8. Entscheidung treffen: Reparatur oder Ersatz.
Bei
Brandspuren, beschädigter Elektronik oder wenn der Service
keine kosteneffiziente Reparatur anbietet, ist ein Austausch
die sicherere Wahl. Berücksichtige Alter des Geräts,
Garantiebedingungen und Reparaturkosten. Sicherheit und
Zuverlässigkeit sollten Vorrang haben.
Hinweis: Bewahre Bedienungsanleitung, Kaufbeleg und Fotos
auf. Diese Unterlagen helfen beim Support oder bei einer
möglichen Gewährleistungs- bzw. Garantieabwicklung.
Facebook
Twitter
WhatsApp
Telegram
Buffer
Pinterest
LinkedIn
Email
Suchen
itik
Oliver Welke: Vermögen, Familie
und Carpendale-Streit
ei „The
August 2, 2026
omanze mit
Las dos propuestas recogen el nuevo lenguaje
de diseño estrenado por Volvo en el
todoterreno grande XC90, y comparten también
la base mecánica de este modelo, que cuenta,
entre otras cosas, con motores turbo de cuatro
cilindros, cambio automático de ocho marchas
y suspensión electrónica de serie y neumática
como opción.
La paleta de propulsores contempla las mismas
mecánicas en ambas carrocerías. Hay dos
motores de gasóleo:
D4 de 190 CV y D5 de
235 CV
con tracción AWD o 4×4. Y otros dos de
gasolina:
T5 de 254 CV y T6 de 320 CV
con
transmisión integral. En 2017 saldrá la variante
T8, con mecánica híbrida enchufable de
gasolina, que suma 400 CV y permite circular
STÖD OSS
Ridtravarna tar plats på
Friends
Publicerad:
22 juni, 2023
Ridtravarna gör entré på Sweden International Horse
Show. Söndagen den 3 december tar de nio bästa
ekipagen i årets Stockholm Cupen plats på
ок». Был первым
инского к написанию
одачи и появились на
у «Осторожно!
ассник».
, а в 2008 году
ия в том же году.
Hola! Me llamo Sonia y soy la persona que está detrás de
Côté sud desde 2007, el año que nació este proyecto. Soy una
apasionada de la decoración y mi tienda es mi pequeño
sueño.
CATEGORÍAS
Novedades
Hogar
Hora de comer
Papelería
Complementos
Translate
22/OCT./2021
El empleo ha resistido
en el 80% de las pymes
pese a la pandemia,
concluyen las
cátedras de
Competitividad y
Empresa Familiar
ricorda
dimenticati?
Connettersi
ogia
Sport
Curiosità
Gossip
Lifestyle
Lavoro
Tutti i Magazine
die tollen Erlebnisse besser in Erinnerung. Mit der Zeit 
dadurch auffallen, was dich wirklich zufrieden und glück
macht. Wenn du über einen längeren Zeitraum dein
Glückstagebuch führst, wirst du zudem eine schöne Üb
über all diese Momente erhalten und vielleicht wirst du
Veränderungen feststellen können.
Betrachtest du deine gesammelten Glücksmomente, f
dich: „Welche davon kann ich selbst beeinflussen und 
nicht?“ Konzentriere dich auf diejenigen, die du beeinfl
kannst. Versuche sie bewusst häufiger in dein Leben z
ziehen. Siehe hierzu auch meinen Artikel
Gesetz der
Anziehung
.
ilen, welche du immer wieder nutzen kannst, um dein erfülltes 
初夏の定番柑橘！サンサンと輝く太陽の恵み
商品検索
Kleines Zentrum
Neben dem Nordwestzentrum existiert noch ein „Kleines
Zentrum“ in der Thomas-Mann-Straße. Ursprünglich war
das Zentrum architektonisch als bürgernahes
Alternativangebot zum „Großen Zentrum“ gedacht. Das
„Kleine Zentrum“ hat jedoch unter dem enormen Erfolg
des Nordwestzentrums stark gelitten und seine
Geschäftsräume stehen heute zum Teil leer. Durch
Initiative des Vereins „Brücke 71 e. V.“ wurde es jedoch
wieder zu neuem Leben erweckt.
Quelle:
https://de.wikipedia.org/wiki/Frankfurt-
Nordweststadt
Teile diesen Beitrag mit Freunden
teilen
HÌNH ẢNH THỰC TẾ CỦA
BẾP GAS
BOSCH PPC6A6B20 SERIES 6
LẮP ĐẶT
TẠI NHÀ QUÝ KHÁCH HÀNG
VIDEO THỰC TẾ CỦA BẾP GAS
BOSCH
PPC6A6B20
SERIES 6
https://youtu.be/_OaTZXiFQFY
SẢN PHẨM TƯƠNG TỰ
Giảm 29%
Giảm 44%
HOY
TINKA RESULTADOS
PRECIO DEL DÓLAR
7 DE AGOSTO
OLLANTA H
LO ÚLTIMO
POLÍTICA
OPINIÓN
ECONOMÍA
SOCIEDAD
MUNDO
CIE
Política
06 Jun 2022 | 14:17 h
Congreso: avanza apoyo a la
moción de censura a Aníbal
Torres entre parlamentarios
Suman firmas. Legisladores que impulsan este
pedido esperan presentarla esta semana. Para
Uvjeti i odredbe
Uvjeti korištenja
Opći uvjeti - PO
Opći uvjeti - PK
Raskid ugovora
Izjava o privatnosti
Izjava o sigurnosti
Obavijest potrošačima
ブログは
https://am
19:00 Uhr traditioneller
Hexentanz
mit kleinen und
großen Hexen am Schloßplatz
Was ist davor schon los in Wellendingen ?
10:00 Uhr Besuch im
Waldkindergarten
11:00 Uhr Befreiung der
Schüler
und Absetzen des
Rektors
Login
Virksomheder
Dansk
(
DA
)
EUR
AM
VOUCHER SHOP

:::::

_Exercise details_
Each record must be copied out exactly and in full.

_Exercise output_
8. Entscheidung treffen: Reparatur oder Ersatz.
Bei
Brandspuren, beschädigter Elektronik oder wenn der Service
keine kosteneffiziente Reparatur anbietet, ist ein Austausch
die sicherere Wahl. Berücksichtige Alter des Geräts,
Garantiebedingungen und Reparaturkosten. Sicherheit und
Zuverlässigkeit sollten Vorrang haben.
Hinweis: Bewahre Bedienungsanleitung, Kaufbeleg und Fotos
auf. Diese Unterlagen helfen beim Support oder bei einer
möglichen Gewährleistungs- bzw. Garantieabwicklung.
Facebook
Twitter
WhatsApp
Telegram
Buffer
Pinterest
LinkedIn
Email
Suchen
itik
Oliver Welke: Vermögen, Familie
und Carpendale-Streit
ei „The
August 2, 2026
omanze mit
Las dos propuestas recogen el nuevo lenguaje
de diseño estrenado por Volvo en el
todoterreno grande XC90, y comparten también
la base mecánica de este modelo, que cuenta,
entre otras cosas, con motores turbo de cuatro
cilindros, cambio automático de ocho marchas
y suspensión electrónica de serie y neumática
como opción.
La paleta de propulsores contempla las mismas
mecánicas en ambas carrocerías. Hay dos
motores de gasóleo:
D4 de 190 CV y D5 de
235 CV
con tracción AWD o 4×4. Y otros dos de
gasolina:
T5 de 254 CV y T6 de 320 CV
con
transmisión integral. En 2017 saldrá la variante
T8, con mecánica híbrida enchufable de
gasolina, que suma 400 CV y permite circular
STÖD OSS
Ridtravarna tar plats på
Friends
Publicerad:
22 juni, 2023
Ridtravarna gör entré på Sweden International Horse
Show. Söndagen den 3 december tar de nio bästa
ekipagen i årets Stockholm Cupen plats på
ок». Был первым
инского к написанию
одачи и появились на
у «Осторожно!
ассник».
, а в 2008 году
ия в том же году.
Hola! Me llamo Sonia y soy la persona que está detrás de
Côté sud desde 2007, el año que nació este proyecto. Soy una
apasionada de la decoración y mi tienda es mi pequeño
sueño.
CATEGORÍAS
Novedades
Hogar
Hora de comer
Papelería
Complementos
Translate
22/OCT./2021
El empleo ha resistido
en el 80% de las pymes
pese a la pandemia,
concluyen las
cátedras de
Competitividad y
Empresa Familiar
ricorda
dimenticati?
Connettersi
ogia
Sport
Curiosità
Gossip
Lifestyle
Lavoro
Tutti i Magazine
die tollen Erlebnisse besser in Erinnerung. Mit der Zeit 
dadurch auffallen, was dich wirklich zufrieden und glück
macht. Wenn du über einen längeren Zeitraum dein
Glückstagebuch führst, wirst du zudem eine schöne Üb
über all diese Momente erhalten und vielleicht wirst du
Veränderungen feststellen können.
Betrachtest du deine gesammelten Glücksmomente, f
dich: „Welche davon kann ich selbst beeinflussen und 
nicht?“ Konzentriere dich auf diejenigen, die du beeinfl
kannst. Versuche sie bewusst häufiger in dein Leben z
ziehen. Siehe hierzu auch meinen Artikel
Gesetz der
Anziehung
.
ilen, welche du immer wieder nutzen kannst, um dein erfülltes 
初夏の定番柑橘！サンサンと輝く太陽の恵み
商品検索
Kleines Zentrum
Neben dem Nordwestzentrum existiert noch ein „Kleines
Zentrum“ in der Thomas-Mann-Straße. Ursprünglich war
das Zentrum architektonisch als bürgernahes
Alternativangebot zum „Großen Zentrum“ gedacht. Das
„Kleine Zentrum“ hat jedoch unter dem enormen Erfolg
des Nordwestzentrums stark gelitten und seine
Geschäftsräume stehen heute zum Teil leer. Durch
Initiative des Vereins „Brücke 71 e. V.“ wurde es jedoch
wieder zu neuem Leben erweckt.
Quelle:
https://de.wikipedia.org/wiki/Frankfurt-
Nordweststadt
Teile diesen Beitrag mit Freunden
teilen
HÌNH ẢNH THỰC TẾ CỦA
BẾP GAS
BOSCH PPC6A6B20 SERIES 6
LẮP ĐẶT
TẠI NHÀ QUÝ KHÁCH HÀNG
VIDEO THỰC TẾ CỦA BẾP GAS
BOSCH
PPC6A6B20
SERIES 6
https://youtu.be/_OaTZXiFQFY
SẢN PHẨM TƯƠNG TỰ
Giảm 29%
Giảm 44%
HOY
TINKA RESULTADOS
PRECIO DEL DÓLAR
7 DE AGOSTO
OLLANTA H
LO ÚLTIMO
POLÍTICA
OPINIÓN
ECONOMÍA
SOCIEDAD
MUNDO
CIE
Política
06 Jun 2022 | 14:17 h
Congreso: avanza apoyo a la
moción de censura a Aníbal
Torres entre parlamentarios
Suman firmas. Legisladores que impulsan este
pedido esperan presentarla esta semana. Para
Uvjeti i odredbe
Uvjeti korištenja
Opći uvjeti - PO
Opći uvjeti - PK
Raskid ugovora
Izjava o privatnosti
Izjava o sigurnosti
Obavijest potrošačima
ブログは
https://am
19:00 Uhr traditioneller
Hexentanz
mit kleinen und
großen Hexen am Schloßplatz
Was ist davor schon los in Wellendingen ?
10:00 Uhr Besuch im
Waldkindergarten
11:00 Uhr Befreiung der
Schüler
und Absetzen des
Rektors
Login
Virksomheder
Dansk
(
DA
)
EUR
AM
VOUCHER SHOP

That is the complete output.